How the Most Shocking Truths Are in Our Own Backyards
Of all the things she uncovered, Hedayat was most troubled by the season finale, an episode on the pork industry. "We are using medication, pesticides, herbicides, and antibiotics at rates that are dangerous to human health," she told us. "In the pork episode, we find out subtherapeutic uses of antibiotics in farm animals and confined animal feeding operations. Our voracious appetite for cheap meat is going to cause serious problems for our health. And I don't just mean obesity; I mean antibiotic resistance, superbugs, sewage in our water systems."
What really struck the journalist was the number of chemicals in the mechanization and industrialization of our food production. "The days of the beautiful red barn with the picket fence, the animals in the backyard, and the vegetables growing are over. Everything is now done on an industrial scale.

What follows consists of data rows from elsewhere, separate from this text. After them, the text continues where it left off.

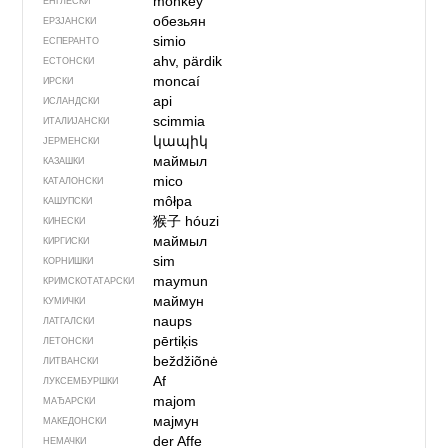
monkey
ЕНГЛЕСКИ
обезьян
ЕРЗЈАНСКИ
simio
ЕСПЕРАНТО
ahv, pärdik
ЕСТОНСКИ
moncaí
ИРСКИ
api
ИСЛАНДСКИ
scimmia
ИТАЛИЈАНСКИ
կապիկ
ЈЕРМЕНСКИ
маймыл
КАЗАШКИ
mico
КАТАЛОНСКИ
môłpa
КАШУПСКИ
猴子
hóuzi
КИНЕСКИ
маймыл
КИРГИСКИ
sim
КОРНИШКИ
maymun
КРИМСКОТАТАРСКИ
маймун
КУМИЧКИ
naups
ЛАТГАЛСКИ
pērtiķis
ЛЕТОНСКИ
beždžiõnė
ЛИТВАНСКИ
Af
ЛУКСЕМБУРШКИ
majom
МАЂАРСКИ
мајмун
МАКЕДОНСКИ
der Affe
НЕМАЧКИ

And if we knew about it, we wouldn't eat it."
Luckily, for every corrupt industry—no matter how deep the well of moral turpitude—there is usually a hopeful countermovement. "I found this beautiful, growing subculture of young farmers who want to find a better way and don't want to be part of antibiotic-resistant superbugs that are growing inside these confined animal feeding operations where a lot of our meat comes from," says Hedayat. "In a way, this entire series showed me that we are interconnected in ways we can't possibly imagine. And all it takes is people at all levels, from producer to plate, to just care a little bit more, be more transparent, and accept responsibility to cause the most amazing change. I was really heartened by what I saw in this counterculture that's brewing."
How Each of Us Can Enact Change
Hedayat might have uncovered incredible levels of immorality in our legal system. "That's the dark side of the food business," she told us. "You can truly, blatantly see laws, politicians, and governments bending that robust arm of ethics and morals to suit the needs of corporations and the industrial food complex. But we have our own part in it as well: I was shocked by the scale of our culpability as consumers. It's astounding how much we are all complicit without being given the correct and accurate information."
But hope is not lost. For Hedayat, it's up to us, the consumers, to truly enact change: "I was most inspired and heartened by the realization that we all collectively have the power," says Hedayat. "We are the 99.99% of the solution because whether it's the scandal of horse meat in the UK or whether it's food that's covered in pesticides and herbicides in the U.S., when consumers demand change, change happens."
Her advice to anyone who watches the series and feels like they want to do something is to Google it. "Don't believe what you are told"—this is her biggest takeaway. "No one is willingly going to tell you the hard truth." Instead, she recommends that people find their own way to enact change: "Whether we start demanding that regulations are changed or we vote in the right legislation and the right people making these policies, it's all in our hands. Find the group that speaks to you, whether it's dealing with the food-waste problem or water preservation, and participate. Be part of the solution. It's really as simple as any of the meals we eat on any given day."